De son côté, Meta justifie ainsi ses actions :
« La loi s’appuie sur l’idée erronée que Meta bénéficie de façon non équitable du contenu d’actualité partagé sur ses plateformes, alors que c’est tout le contraire. Les médias d’information publient volontairement du contenu sur Facebook et Instagram pour accroître leur lectorat et améliorer leurs bénéfices. En revanche, nous savons que ce ne sont pas les nouvelles qui poussent les personnes à utiliser nos plateformes. »
Montée de l’inquiétude
Les réactions ne se sont pas fait attendre au lendemain du 1er août. Associations de journalistes, directions de médias publics et privés, gouvernements, communautés autochtones, communautés isolées (provinces de l’Atlantique, Territoires du Nord canadien), etc. : toutes évoquent les conséquences liées à l’impossibilité de partager de l’information sur les réseaux sociaux.
Même son de cloche dans la communauté artistique. Ce blocage a, et aura, des conséquences sur la pratique et le développement des artistes et des organismes qui comptent sur ces plateformes pour communiquer avec leur communauté : le public, leurs partenaires et collaborateurs, les bailleurs de fonds, etc.
On s’inquiète donc, avec raison me semble-t-il, des retombées négatives de ce jeu de pouvoir entre nos gouvernements et les entreprises milliardaires du Web. Une pression dont le milieu se passerait bien, alors qu’il est encore aux prises avec les impacts de la pandémie.
Des effets mesurables?
Lorsqu’on se penche sur la question, on constate que le fait de ne plus pouvoir partager du contenu médiatique risque de nuire au développement et au rayonnement des artistes et des organismes sur plusieurs fronts.
Premièrement, comme le confirment Ariane DesLions et Philibert Bélanger (La Petite Boîte Noire) dans un reportage d’Eve Bonin pour Ici Première, Facebook est depuis longtemps intégré aux stratégies de communication des artistes et des organismes pour assurer leur développement de carrière et pour la promotion d’événements. Ceux et celles qui l’utilisent activement et assurent une forte présence sur ce réseau augmentent grandement leur visibilité et leur capacité à se démarquer dans un contexte de surabondance d’offres.
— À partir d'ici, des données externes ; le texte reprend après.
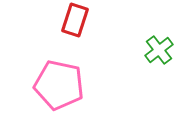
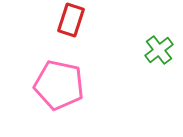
red rectangle: moved 4 px left
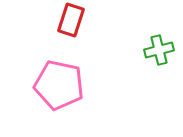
green cross: rotated 24 degrees clockwise
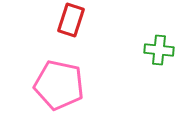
green cross: rotated 20 degrees clockwise
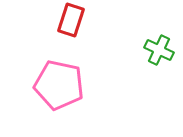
green cross: rotated 20 degrees clockwise
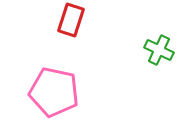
pink pentagon: moved 5 px left, 7 px down
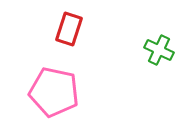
red rectangle: moved 2 px left, 9 px down
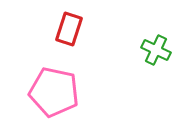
green cross: moved 3 px left
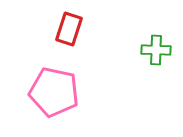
green cross: rotated 24 degrees counterclockwise
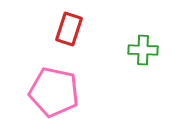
green cross: moved 13 px left
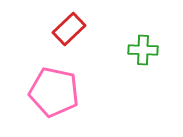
red rectangle: rotated 28 degrees clockwise
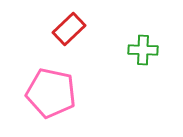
pink pentagon: moved 3 px left, 1 px down
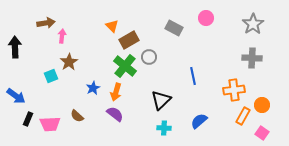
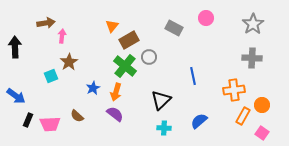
orange triangle: rotated 24 degrees clockwise
black rectangle: moved 1 px down
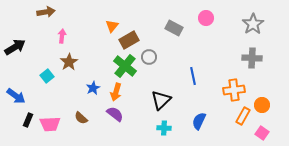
brown arrow: moved 11 px up
black arrow: rotated 60 degrees clockwise
cyan square: moved 4 px left; rotated 16 degrees counterclockwise
brown semicircle: moved 4 px right, 2 px down
blue semicircle: rotated 24 degrees counterclockwise
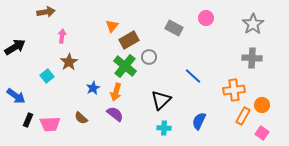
blue line: rotated 36 degrees counterclockwise
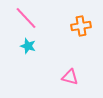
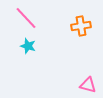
pink triangle: moved 18 px right, 8 px down
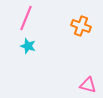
pink line: rotated 65 degrees clockwise
orange cross: rotated 30 degrees clockwise
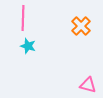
pink line: moved 3 px left; rotated 20 degrees counterclockwise
orange cross: rotated 24 degrees clockwise
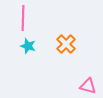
orange cross: moved 15 px left, 18 px down
pink triangle: moved 1 px down
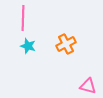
orange cross: rotated 18 degrees clockwise
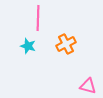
pink line: moved 15 px right
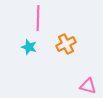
cyan star: moved 1 px right, 1 px down
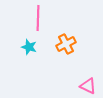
pink triangle: rotated 12 degrees clockwise
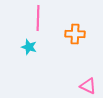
orange cross: moved 9 px right, 10 px up; rotated 30 degrees clockwise
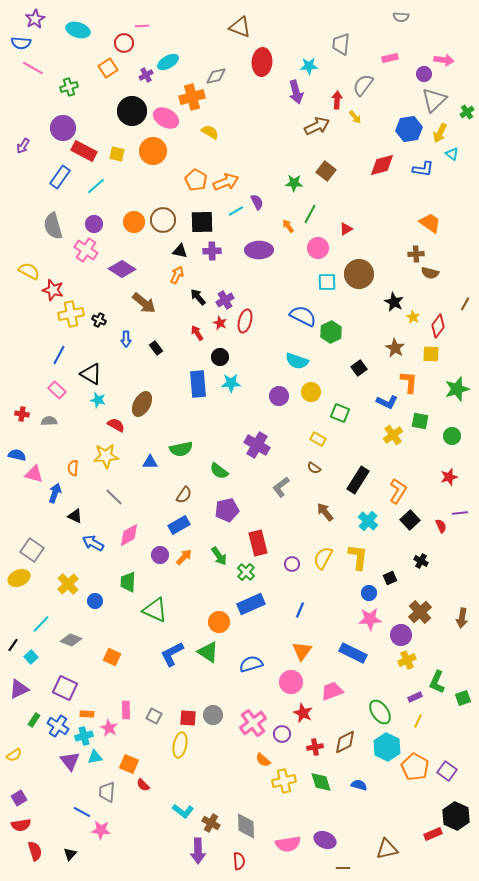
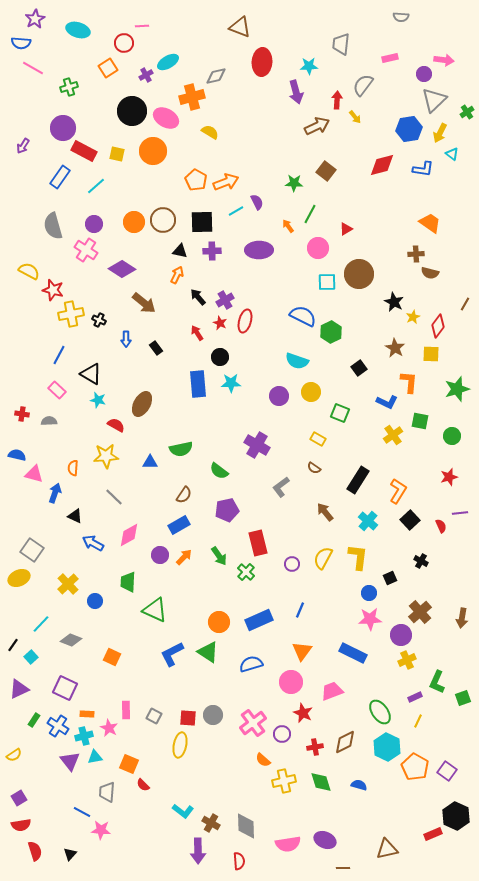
yellow star at (413, 317): rotated 16 degrees clockwise
blue rectangle at (251, 604): moved 8 px right, 16 px down
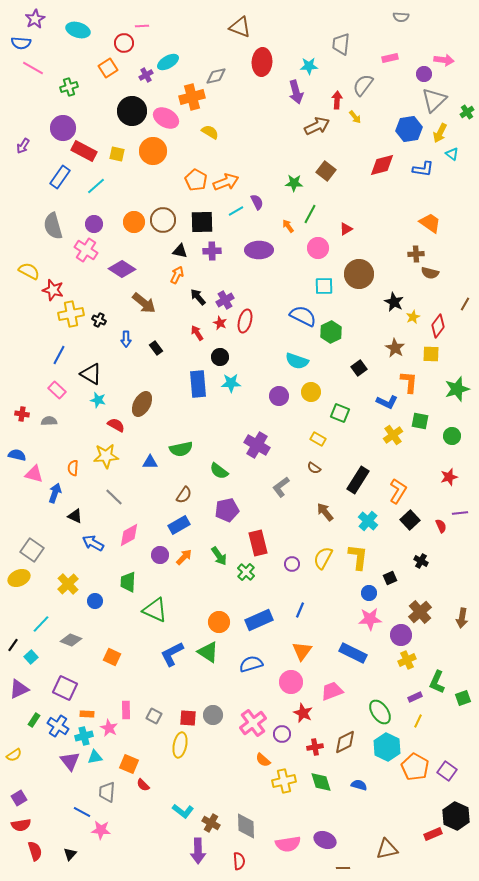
cyan square at (327, 282): moved 3 px left, 4 px down
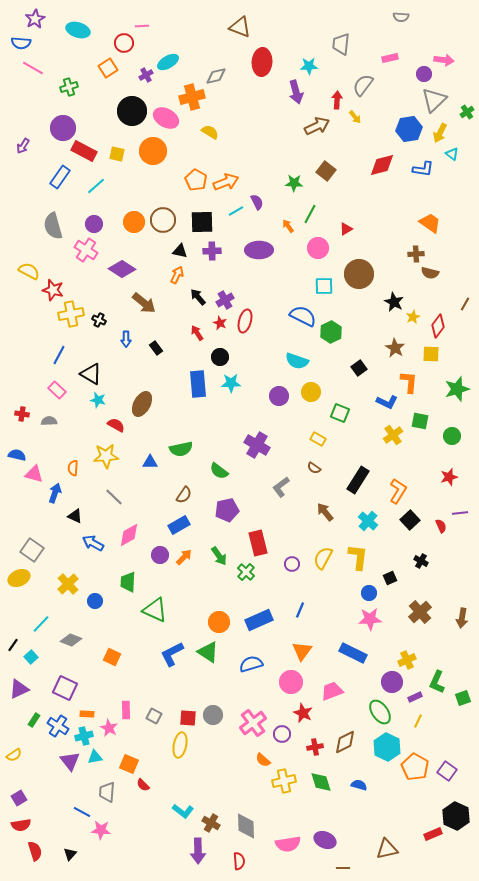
purple circle at (401, 635): moved 9 px left, 47 px down
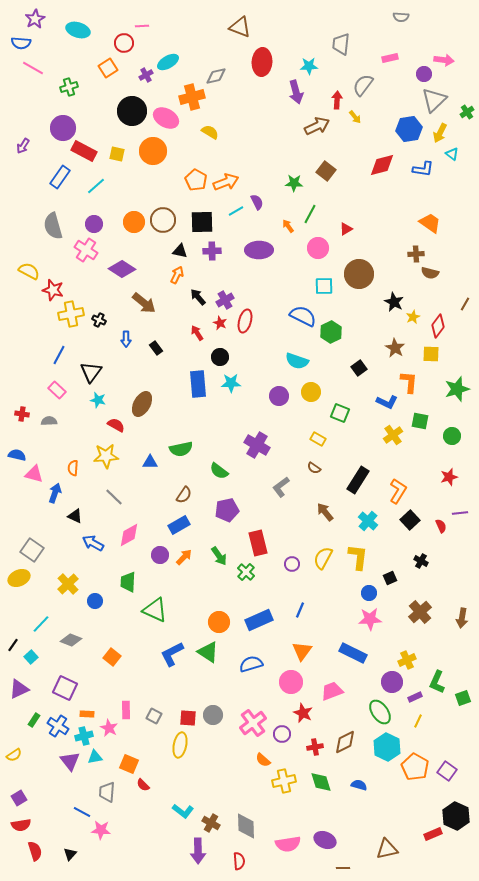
black triangle at (91, 374): moved 2 px up; rotated 35 degrees clockwise
orange square at (112, 657): rotated 12 degrees clockwise
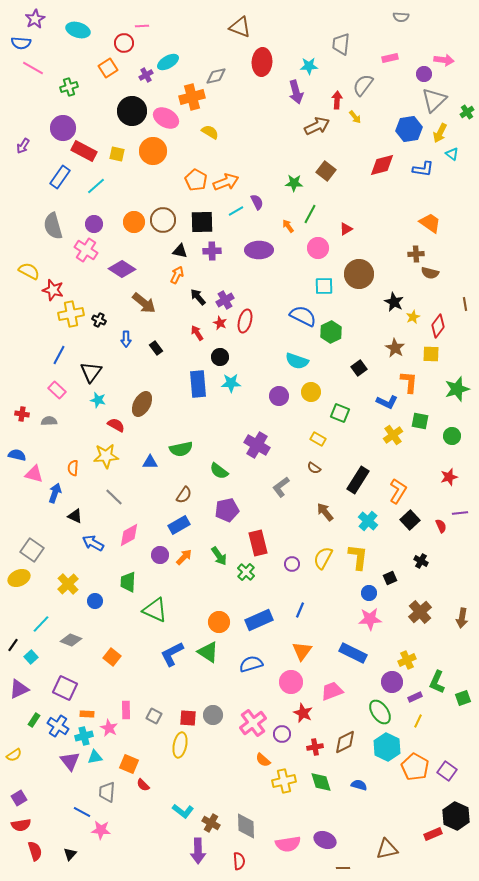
brown line at (465, 304): rotated 40 degrees counterclockwise
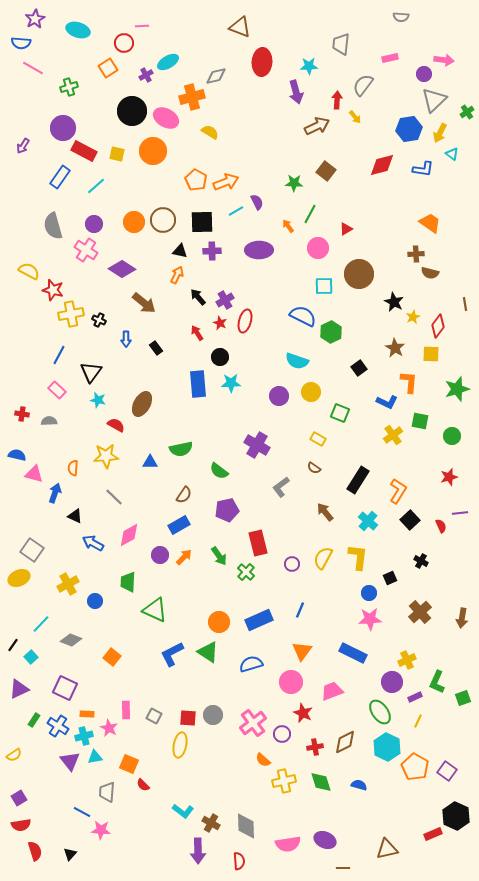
yellow cross at (68, 584): rotated 15 degrees clockwise
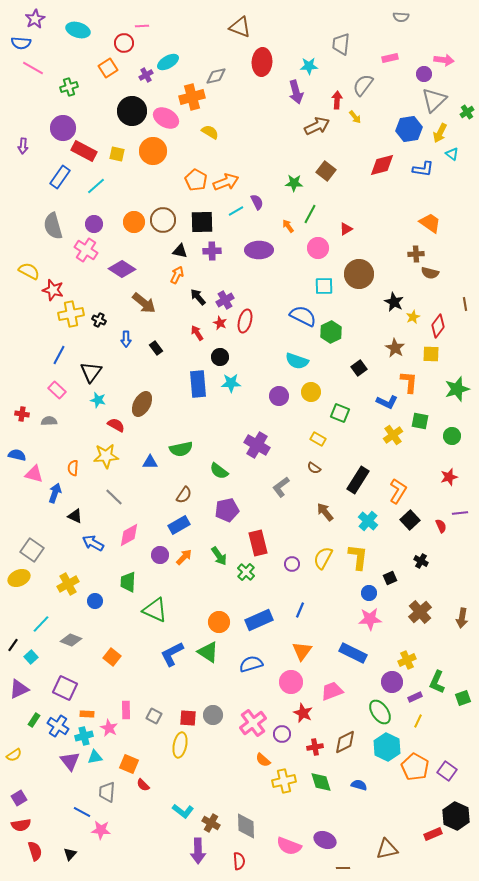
purple arrow at (23, 146): rotated 28 degrees counterclockwise
pink semicircle at (288, 844): moved 1 px right, 2 px down; rotated 30 degrees clockwise
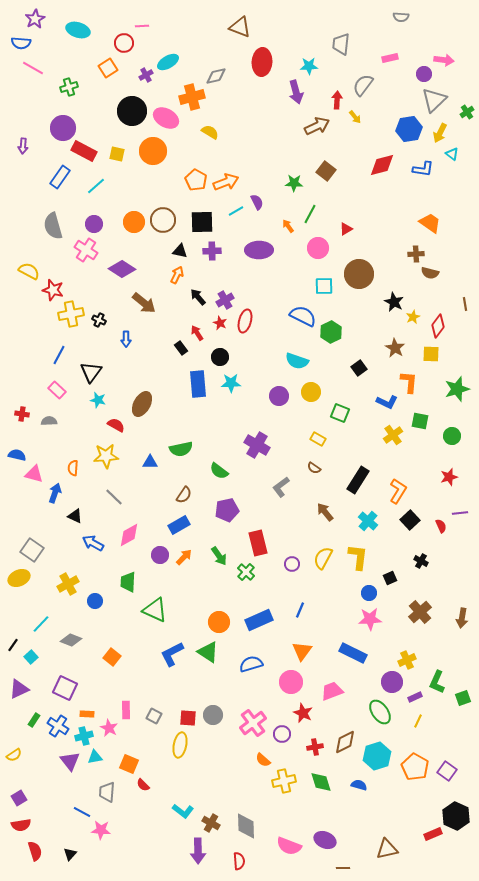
black rectangle at (156, 348): moved 25 px right
cyan hexagon at (387, 747): moved 10 px left, 9 px down; rotated 16 degrees clockwise
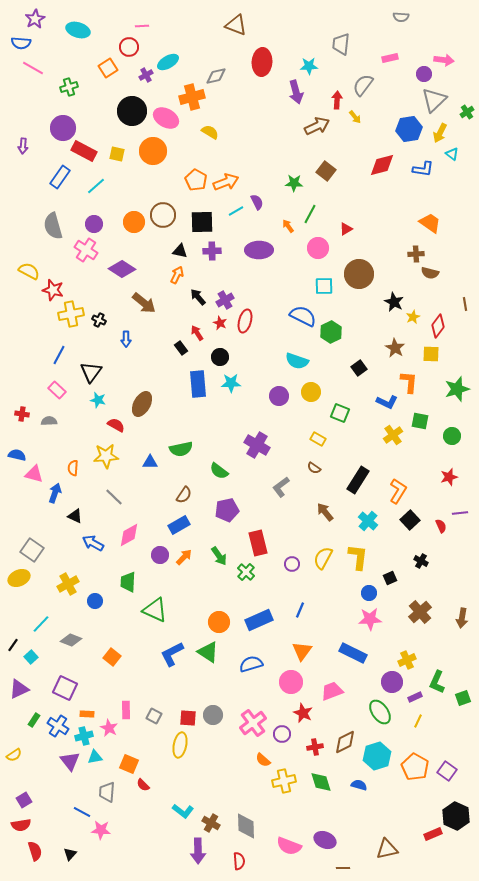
brown triangle at (240, 27): moved 4 px left, 2 px up
red circle at (124, 43): moved 5 px right, 4 px down
brown circle at (163, 220): moved 5 px up
purple square at (19, 798): moved 5 px right, 2 px down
Deuxièmement, non seulement une page Facebook est-elle un moyen efficace de se bâtir un dossier de presse qui peut facilement être partagé en quelques clics, mais elle peut aussi devenir une base d’archives simple. La page permet ainsi de mesurer le rayonnement d’un(e) artiste ou d’un organisme, ou encore, de prendre le pouls de leur implication dans leur communauté, de leurs liens avec leur public, de leur dynamisme, etc. Tous ces critères sont considérés par les bailleurs de fonds quand vient le temps d’évaluer un dossier; à plus forte raison, quand il s’agit de développer un marché à l’international.
Troisièmement, tant pour le public que pour le milieu, la construction de réseaux virtuels a introduit dans nos vies une nouvelle façon de nous informer. On s’abonne moins à différents médias, à des sites d’information ou d’organismes culturels comme des associations nationales. On suit davantage le fil d’actualités d’un ou d’une spécialiste en théâtre, en danse, en arts numériques, etc. À défaut de chercher soi-même (par manque de temps, bien souvent), on compte sur quelqu’un d’autre pour filtrer l’information à notre place avant de la consommer. On fait confiance à l’expert(e) de notre choix pour ne rien manquer de ce qui a été fait et de ce qui vient. À cause du blocage, ce travail de passionné(e)s n’est plus possible. Ou alors, il exigera un trésor d’ingéniosité pour contourner les algorithmes. La situation devient encore plus criante quand on pense que même les journalistes ne peuvent pas publier leur propre travail.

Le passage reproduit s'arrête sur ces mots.